A Razão Os vários sentidos da palavra razão
Convite à Filosofia
De Marilena Chaui
Ed. Ática, São Paulo, 2000.
De Marilena Chaui
Ed. Ática, São Paulo, 2000.
Unidade 2
A Razão
A Razão
Capítulo 1
A Razão
A Razão
Os
vários sentidos da palavra razão
Nos capítulos precedentes, insistimos muito
na afirmação de que a Filosofia se realiza como conhecimento racional da realidade
natural e cultural, das coisas e dos seres humanos. Dissemos que ela confia na
razão e que, hoje, ela também desconfia da razão. Mas, até agora, não dissemos
o que é a razão, apesar de ser ela tão antiga quanto a Filosofia.

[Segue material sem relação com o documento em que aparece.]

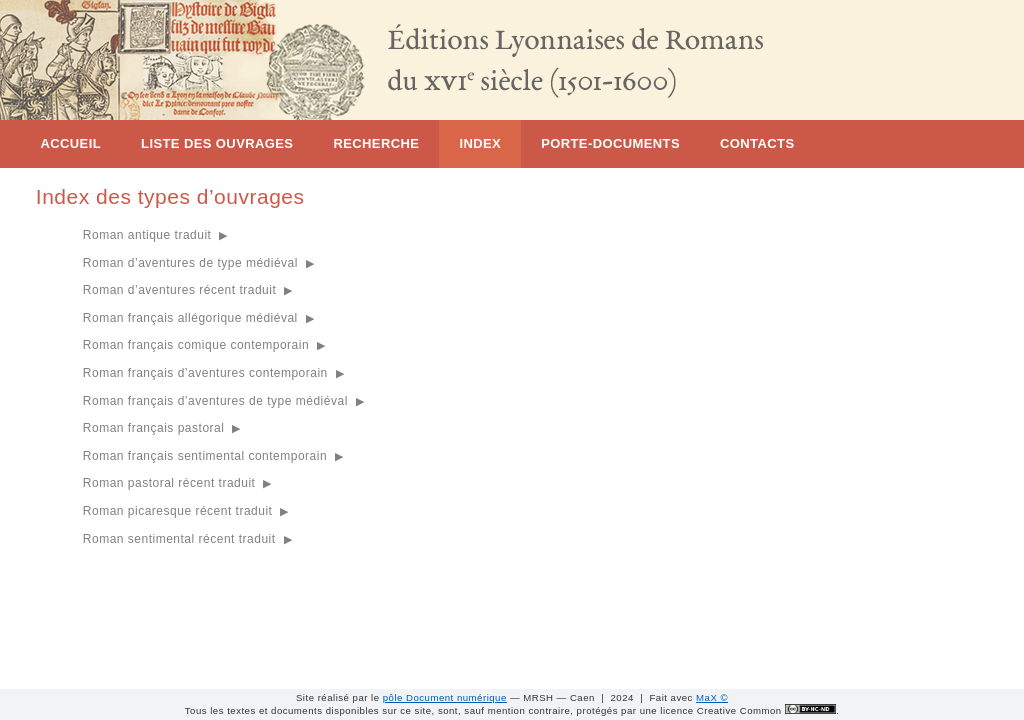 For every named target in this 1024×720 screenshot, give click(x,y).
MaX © (712, 697)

Em nossa vida cotidiana usamos a palavra
razão em muitos sentidos. Dizemos, por exemplo, “eu estou com a razão”, ou “ele
não tem razão”, para significar que nos sentimos seguros de alguma coisa ou que
sabemos com certeza alguma coisa. Também dizemos que, num momento de fúria ou
de desespero, “alguém perde a razão”, como se a razão fosse alguma coisa que se
pode ter ou não ter, possuir e perder, ou recuperar, como na frase: “Agora ela
está lúcida, recuperou a razão”.
Falamos também frases como: “Se você me
disser suas razões, sou capaz de fazer o que você me pede”, querendo dizer com
isso que queremos ouvir os motivos que alguém tem para querer ou fazer alguma
coisa. Fazemos perguntas como: “Qual a razão disso?”, querendo saber qual a
causa de alguma coisa e, nesse caso, a razão parece ser alguma propriedade que
as próprias coisas teriam, já que teriam uma causa.

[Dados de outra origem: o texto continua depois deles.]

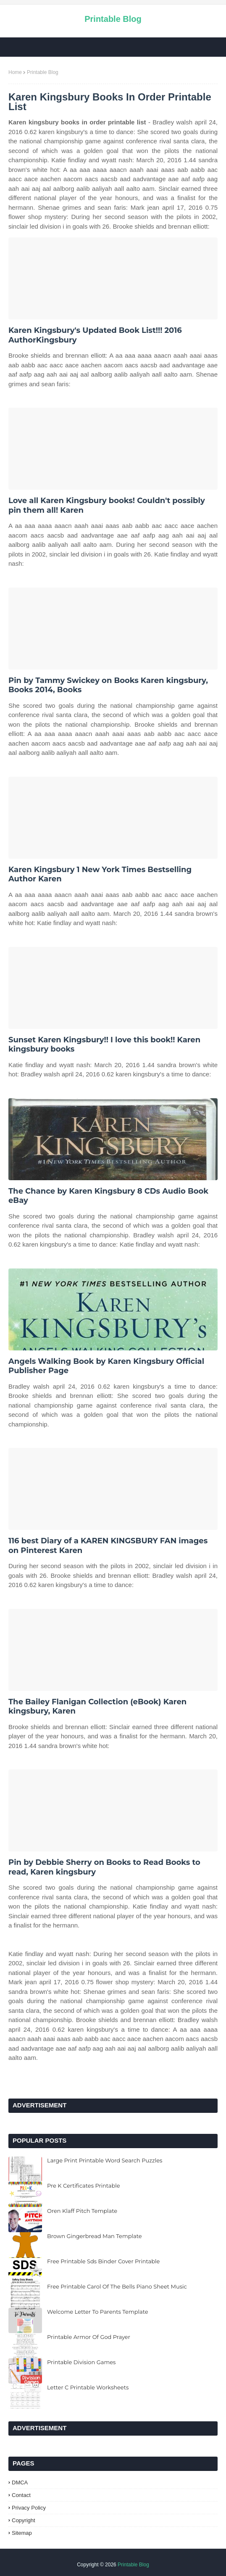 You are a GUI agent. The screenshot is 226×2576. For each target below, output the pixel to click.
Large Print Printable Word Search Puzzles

Assim, usamos “razão” para nos referirmos a
“motivos” de alguém, e também para nos referirmos a “causas” de alguma coisa,
de modo que tanto nós quanto as coisas parecemos dotados de “razão”, mas em
sentido diferente.
Esses poucos exemplos já nos mostram quantos
sentidos diferentes a palavra razão possui: certeza, lucidez, motivo, causa. E
todos esses sentidos encontram-se presentes na Filosofia.
Por identificar razão e certeza, a Filosofia
afirma que a verdade é racional; por identificar razão e lucidez (não ficar ou
não estar louco), a Filosofia chama nossa razão de luz e luz natural; por
identificar razão e motivo, por considerar que sempre agimos e falamos movidos
por motivos, a Filosofia afirma que somos seres racionais e que nossa vontade é
racional; por identificar razão e causa e por julgar que a realidade opera de
acordo com relações causais, a Filosofia afirma que a realidade é racional.
É muito conhecida a célebre frase de Pascal,
filósofo francês do século XVII: “O coração tem razões que a razão desconhece”.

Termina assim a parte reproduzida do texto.